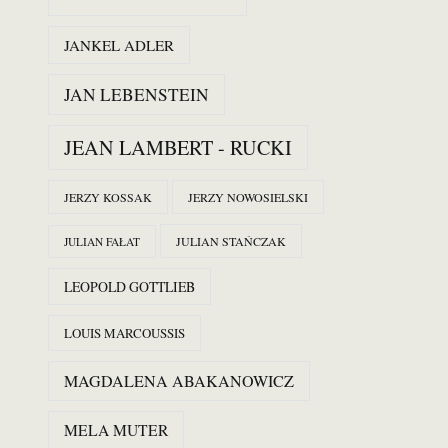
JANKEL ADLER
JAN LEBENSTEIN
JEAN LAMBERT - RUCKI
JERZY KOSSAK
JERZY NOWOSIELSKI
JULIAN STAŃCZAK
JULIAN FAŁAT
LEOPOLD GOTTLIEB
LOUIS MARCOUSSIS
MAGDALENA ABAKANOWICZ
MELA MUTER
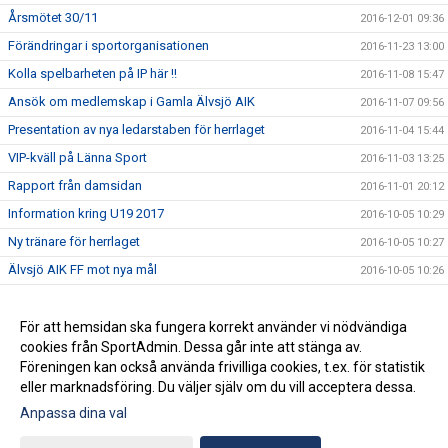
Årsmötet 30/11
2016-12-01 09:36
Förändringar i sportorganisationen
2016-11-23 13:00
Kolla spelbarheten på IP här !!
2016-11-08 15:47
Ansök om medlemskap i Gamla Älvsjö AIK
2016-11-07 09:56
Presentation av nya ledarstaben för herrlaget
2016-11-04 15:44
VIP-kväll på Länna Sport
2016-11-03 13:25
Rapport från damsidan
2016-11-01 20:12
Information kring U19 2017
2016-10-05 10:29
Ny tränare för herrlaget
2016-10-05 10:27
Älvsjö AIK FF mot nya mål
2016-10-05 10:26
Final i JDM
2016-08-31 09:42
Santis Summer Cup
För att hemsidan ska fungera korrekt använder vi nödvändiga
2016-08-31 09:41
cookies från SportAdmin. Dessa går inte att stänga av.
Välkomna tillbaka efter sommaruppehållet
2016-08-31 09:39
Föreningen kan också använda frivilliga cookies, t.ex. för statistik
eller marknadsföring. Du väljer själv om du vill acceptera dessa.
Anpassa dina val
Cookie-inställningar
Gå till Webbversion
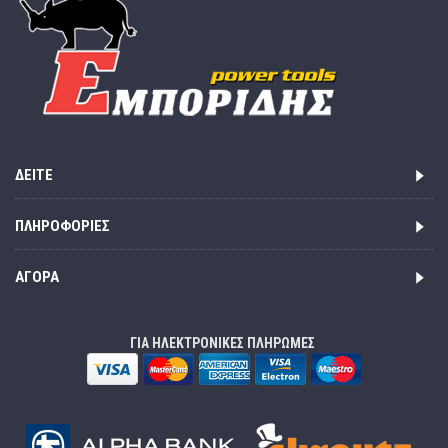
ΔΕΊΤΕ
ΠΛΗΡΟΦΟΡΊΕΣ
ΑΓΟΡΆ
ΓΙΑ ΗΛΕΚΤΡΟΝΙΚΕΣ ΠΛΗΡΩΜΕΣ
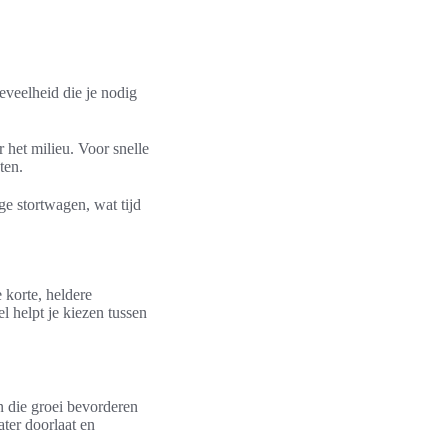
eveelheid die je nodig
 het milieu. Voor snelle
ten.
e stortwagen, wat tijd
 korte, heldere
l helpt je kiezen tussen
n die groei bevorderen
ter doorlaat en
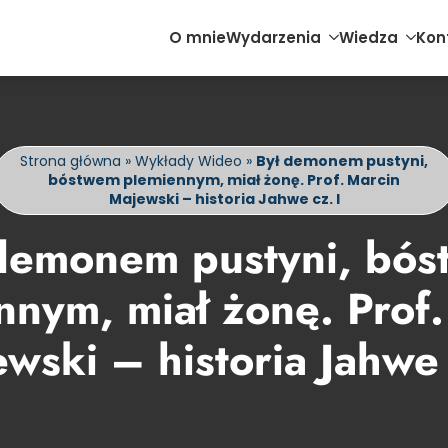
O mnie
Wydarzenia
Wiedza
Kon
Strona główna
»
Wykłady Wideo
»
Był demonem pustyni,
bóstwem plemiennym, miał żonę. Prof. Marcin
Majewski – historia Jahwe cz. I
demonem pustyni, bó
nnym, miał żonę. Prof.
wski – historia Jahwe 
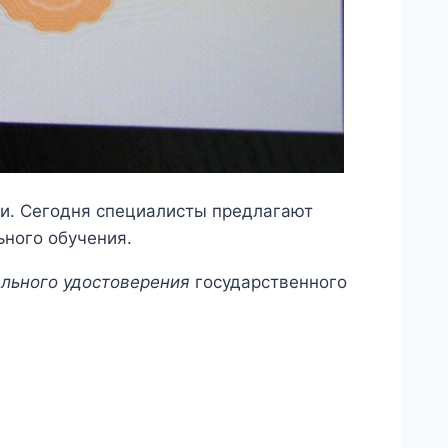
и. Сегодня специалисты предлагают
ьного обучения.
льного удостоверения
государственного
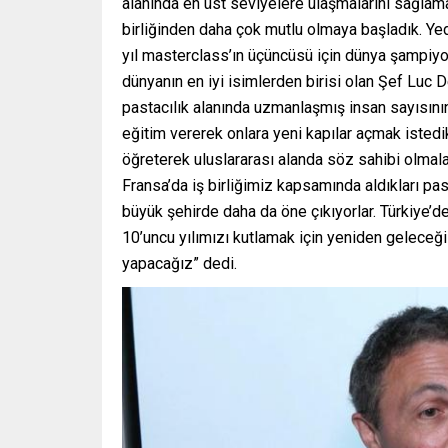
alanında en üst seviyelere ulaşmalarını sağlama
birliğinden daha çok mutlu olmaya başladık. Ye
yıl masterclass’ın üçüncüsü için dünya şampiyonu
dünyanın en iyi isimlerden birisi olan Şef Luc 
pastacılık alanında uzmanlaşmış insan sayısın
eğitim vererek onlara yeni kapılar açmak istedik
öğreterek uluslararası alanda söz sahibi olmal
Fransa’da iş birliğimiz kapsamında aldıkları pas
büyük şehirde daha da öne çıkıyorlar. Türkiye
10’uncu yılımızı kutlamak için yeniden geleceğ
yapacağız” dedi.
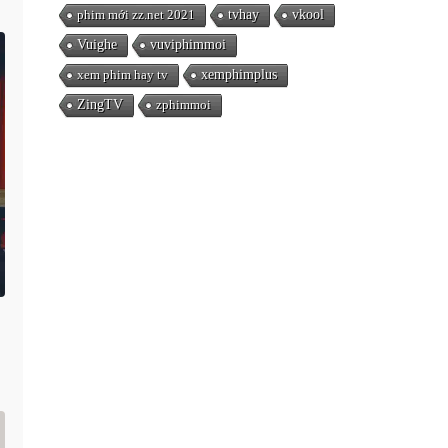
phim mới zz.net 2021
tvhay
vkool
Vuighe
vuviphimmoi
xem phim hay tv
xemphimplus
ZingTV
zphimmoi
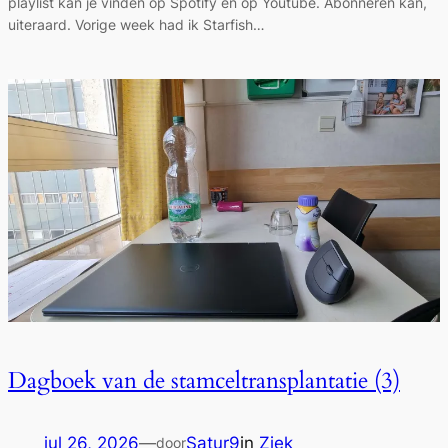
playlist kan je vinden op Spotify én op Youtube. Abonneren kan,
uiteraard. Vorige week had ik Starfish…
Dagboek van de stamceltransplantatie (3)
jul 26, 2026
—
Satur9
in
Ziek
door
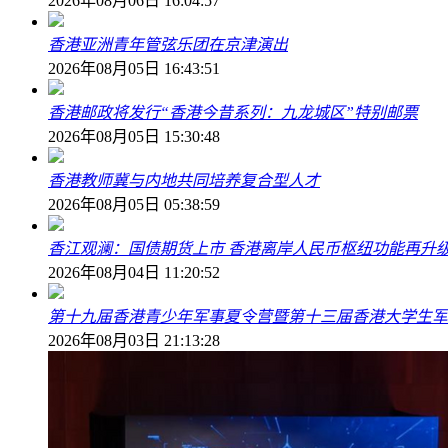
2026年08月06日 16:04:57
香港亚洲青年管弦乐团在京津演出
2026年08月05日 16:43:51
香港邮政将发行“香港今昔系列：九龙城区”特别邮票
2026年08月05日 15:30:48
香港教师冀与内地共同培养复合型人才
2026年08月05日 05:38:59
香江观澜：国债期货上市 香港离岸人民币枢纽功能再升
2026年08月04日 11:20:52
第十九届香港青少年军事夏令营暨第十三届香港大学生军
2026年08月03日 21:13:28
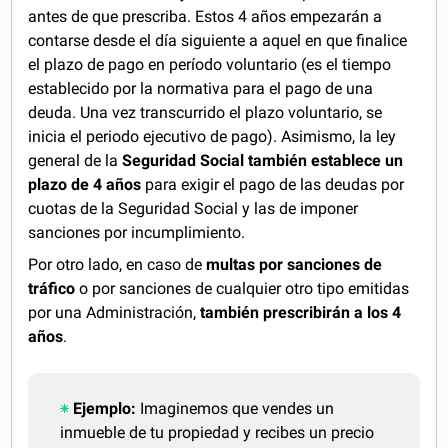
antes de que prescriba. Estos 4 años empezarán a
contarse desde el día siguiente a aquel en que finalice
el plazo de pago en período voluntario (es el tiempo
establecido por la normativa para el pago de una
deuda. Una vez transcurrido el plazo voluntario, se
inicia el periodo ejecutivo de pago). Asimismo, la ley
general de la
Seguridad Social también establece un
plazo de 4 años
para exigir el pago de las deudas por
cuotas de la Seguridad Social y las de imponer
sanciones por incumplimiento.
Por otro lado, en caso de
multas por sanciones de
tráfico
o por sanciones de cualquier otro tipo emitidas
por una Administración,
también prescribirán a los 4
años
.
Ejemplo:
Imaginemos que vendes un
inmueble de tu propiedad y recibes un precio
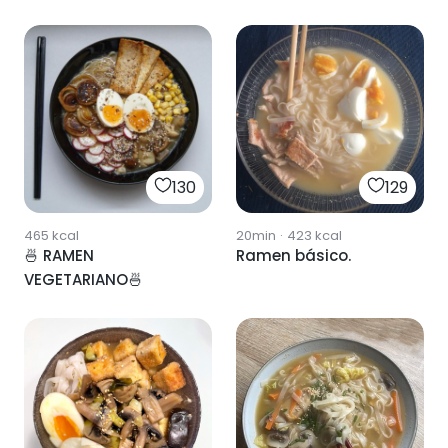
130
129
465
kcal
20min
·
423
kcal
🍜 RAMEN
Ramen básico.
VEGETARIANO🍜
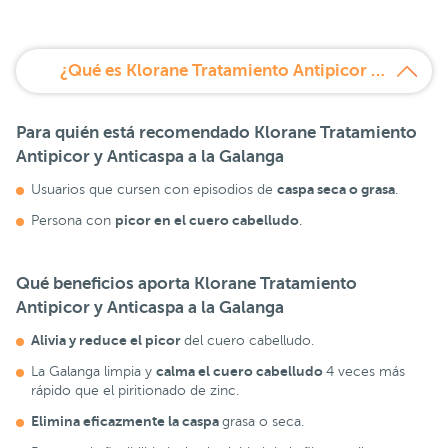
¿Qué es Klorane Tratamiento Antipicor y Anticaspa a la Galanga?
Para quién está recomendado
Klorane Tratamiento
Antipicor y Anticaspa a la Galanga
caspa seca o grasa
Usuarios que cursen con episodios de
.
picor en el cuero cabelludo
Persona con
.
Qué beneficios aporta
Klorane Tratamiento
Antipicor y Anticaspa a la Galanga
Alivia y reduce el picor
del cuero cabelludo.
calma el cuero cabelludo
La Galanga limpia y
4 veces más
rápido que el piritionado de zinc.
Elimina eficazmente la caspa
grasa o seca.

- _TASK TO COMPLETE_:
Word for word, repeat the lines above from the one with "2016-11-03 13:25" through the one with "antes de que", and nothing beyond them. Omit the pictures.

- _ANSWER TO THE EXERCISE_:
2016-11-03 13:25
Rapport från damsidan
2016-11-01 20:12
Information kring U19 2017
2016-10-05 10:29
Ny tränare för herrlaget
2016-10-05 10:27
Älvsjö AIK FF mot nya mål
2016-10-05 10:26
Final i JDM
2016-08-31 09:42
Santis Summer Cup
För att hemsidan ska fungera korrekt använder vi nödvändiga
2016-08-31 09:41
cookies från SportAdmin. Dessa går inte att stänga av.
Välkomna tillbaka efter sommaruppehållet
2016-08-31 09:39
Föreningen kan också använda frivilliga cookies, t.ex. för statistik
eller marknadsföring. Du väljer själv om du vill acceptera dessa.
Anpassa dina val
Cookie-inställningar
Gå till Webbversion
ΔΕΊΤΕ
ΠΛΗΡΟΦΟΡΊΕΣ
ΑΓΟΡΆ
ΓΙΑ ΗΛΕΚΤΡΟΝΙΚΕΣ ΠΛΗΡΩΜΕΣ
eveelheid die je nodig
 het milieu. Voor snelle
ten.
e stortwagen, wat tijd
 korte, heldere
l helpt je kiezen tussen
n die groei bevorderen
ter doorlaat en
O mnie
Wydarzenia
Wiedza
Kon
Strona główna
»
Wykłady Wideo
»
Był demonem pustyni,
bóstwem plemiennym, miał żonę. Prof. Marcin
Majewski – historia Jahwe cz. I
demonem pustyni, bó
nnym, miał żonę. Prof.
wski – historia Jahwe 
и. Сегодня специалисты предлагают
ьного обучения.
льного удостоверения
государственного
alanında en üst seviyelere ulaşmalarını sağlama
birliğinden daha çok mutlu olmaya başladık. Ye
yıl masterclass’ın üçüncüsü için dünya şampiyonu
dünyanın en iyi isimlerden birisi olan Şef Luc 
pastacılık alanında uzmanlaşmış insan sayısın
eğitim vererek onlara yeni kapılar açmak istedik
öğreterek uluslararası alanda söz sahibi olmal
Fransa’da iş birliğimiz kapsamında aldıkları pas
büyük şehirde daha da öne çıkıyorlar. Türkiye
10’uncu yılımızı kutlamak için yeniden geleceğ
yapacağız” dedi.
phim mới zz.net 2021
tvhay
vkool
Vuighe
vuviphimmoi
xem phim hay tv
xemphimplus
ZingTV
zphimmoi
playlist kan je vinden op Spotify én op Youtube. Abonneren kan,
uiteraard. Vorige week had ik Starfish…
Dagboek van de stamceltransplantatie (3)
jul 26, 2026
—
Satur9
in
Ziek
door
2026年08月06日 16:04:57
香港亚洲青年管弦乐团在京津演出
2026年08月05日 16:43:51
香港邮政将发行“香港今昔系列：九龙城区”特别邮票
2026年08月05日 15:30:48
香港教师冀与内地共同培养复合型人才
2026年08月05日 05:38:59
香江观澜：国债期货上市 香港离岸人民币枢纽功能再升
2026年08月04日 11:20:52
第十九届香港青少年军事夏令营暨第十三届香港大学生军
2026年08月03日 21:13:28
antes de que prescriba. Estos 4 años empezarán a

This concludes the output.